With visitors on the way (at a slow pace, by boat via Singapore, Mumbai and pirate waters), I’ve been doing a few last-minute things, including painting the spare room.
I love decorating. Not the doing it part, but the concepts, the colours, the shopping and the putting-it-all-together parts.
I can spend hours watching programmes like Changing Rooms and secretly wish I could be an interior designer and get paid to shop in home decor stores and play around with fabrics, cushions, lighting and layouts, before blindfolding my clients for the big reveal.
I long ago had to give up on hiring painters to do the work for me as my schemes started getting too complicated to explain to non-English speaking decorators.
Like these clouds on the playroom ceiling:
I bought special sponges and asked the painters to do ‘fluffy white clouds’. They looked at me like I was unhinged so I pointed out the window, gesturing at the heavens – to no avail because the bright-blue desert sky was, of course, devoid of clouds.
So now I do the painting myself – with help from Catherine the Great, who’s much more nimble up a ladder than I am. We’re a great team and tackle the 10ft-high walls with gusto (and a little knee-creaking on my part). But the trouble is I never quite know when to stop. As I finish a wall, other walls start to look anaemic and so I carry on, mixing and matching colours, quite possibly on a paint-fume-induced high.
It all gets a bit experimentalist too. The boys’ room features a beach at the bottom, blue waves in the middle and desert at the top. Our home also has a marble-effect wall, a multi-coloured chessboard wall and an aquarium wall to rival The Lost Chambers at the Atlantis hotel – all done as tastefully as possible.
I don’t stop when I run out of walls inside the house, either. Here’s the fairy-tale castle Catherine and I painted to liven up the boys’ sandpit outside. They were enchanted by it for all of five minutes.
DH (who won’t let me touch his study) occasionally rolls his eyes, but is mostly pleased with the results. If he starts to look nervous, I quote my mother-in-law, who once told us: “If you have a creative wife, you just have to say ‘Thank God!’ and let her get on with it.”

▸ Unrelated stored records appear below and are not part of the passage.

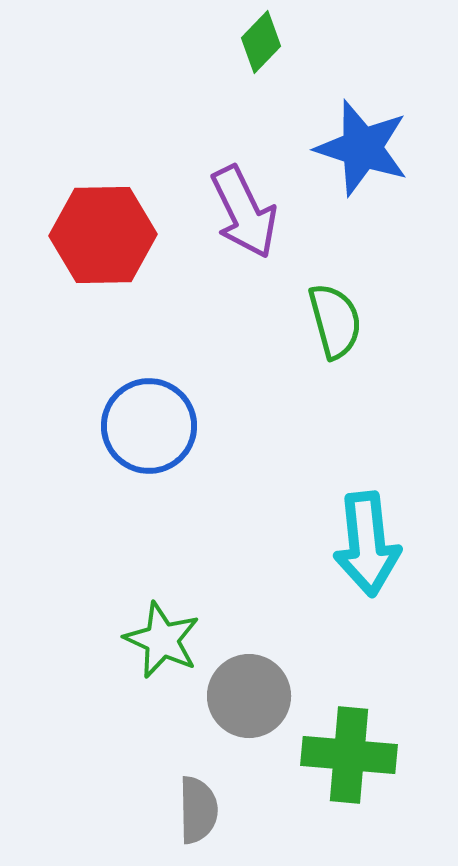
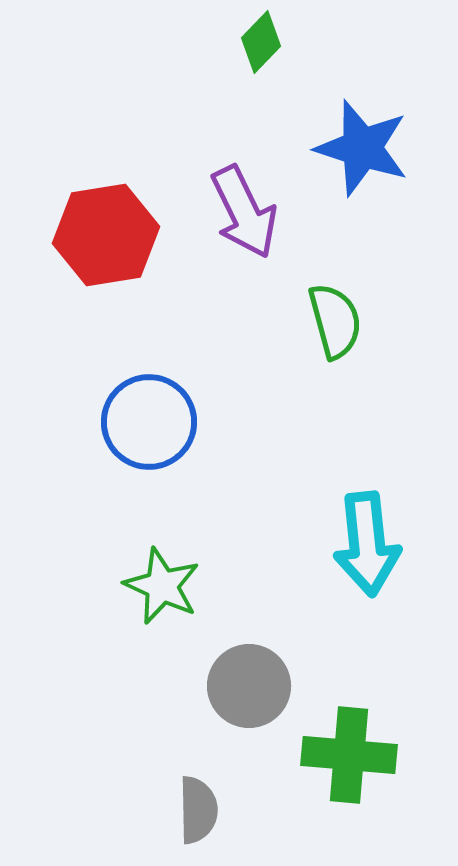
red hexagon: moved 3 px right; rotated 8 degrees counterclockwise
blue circle: moved 4 px up
green star: moved 54 px up
gray circle: moved 10 px up
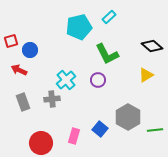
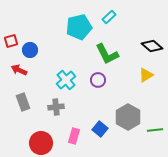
gray cross: moved 4 px right, 8 px down
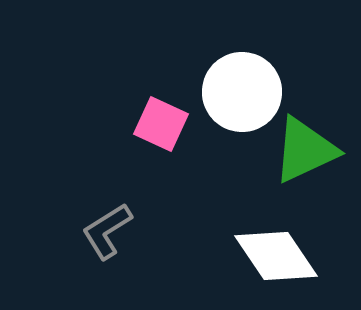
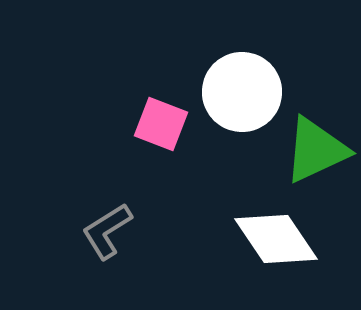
pink square: rotated 4 degrees counterclockwise
green triangle: moved 11 px right
white diamond: moved 17 px up
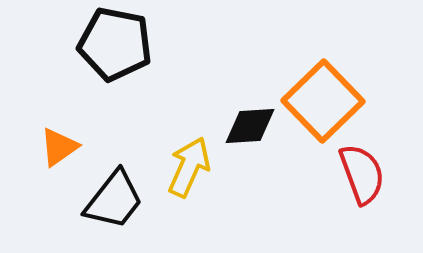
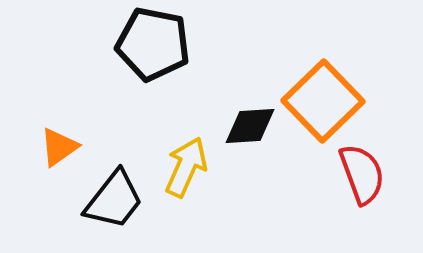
black pentagon: moved 38 px right
yellow arrow: moved 3 px left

(My amazingly artistic m-i-l is actually my inspiration when it comes to interior design and – being such a petite lady – never ceases to amaze me with the way she lugs huge pieces of furniture around like an ant carrying 10 times its body weight).
As for my latest project, the spare room, allow me to do a big reveal right here. It’s more fig-grove than jungle (my original plan), but more grown-up than the Winnie-the-Pooh theme I replaced. So, blindfolds off……. Ta-daaaah:
I would love to sleep there – looks very zen, and my eye was instantly drawn to the white…lamp? (Vase?) Anyway, your guests will love it! I did fluffy clouds in Son#2s room in Arizona (but used spray paint, not sponges.) Also in our home in AZ, I painted our great room with a 3-shade, complicated ragging technique that looked like aged terra-cotta when I was done. (We had 18-foot cathedral ceilings and the walls took forever – I’ve never done that again, although I was very pleased with the results.) Have to say, it’s actually been quite restful to live somewhere where I know I can’t make any changes, but I’m sure I’ll be ready to go again when we get to the next house!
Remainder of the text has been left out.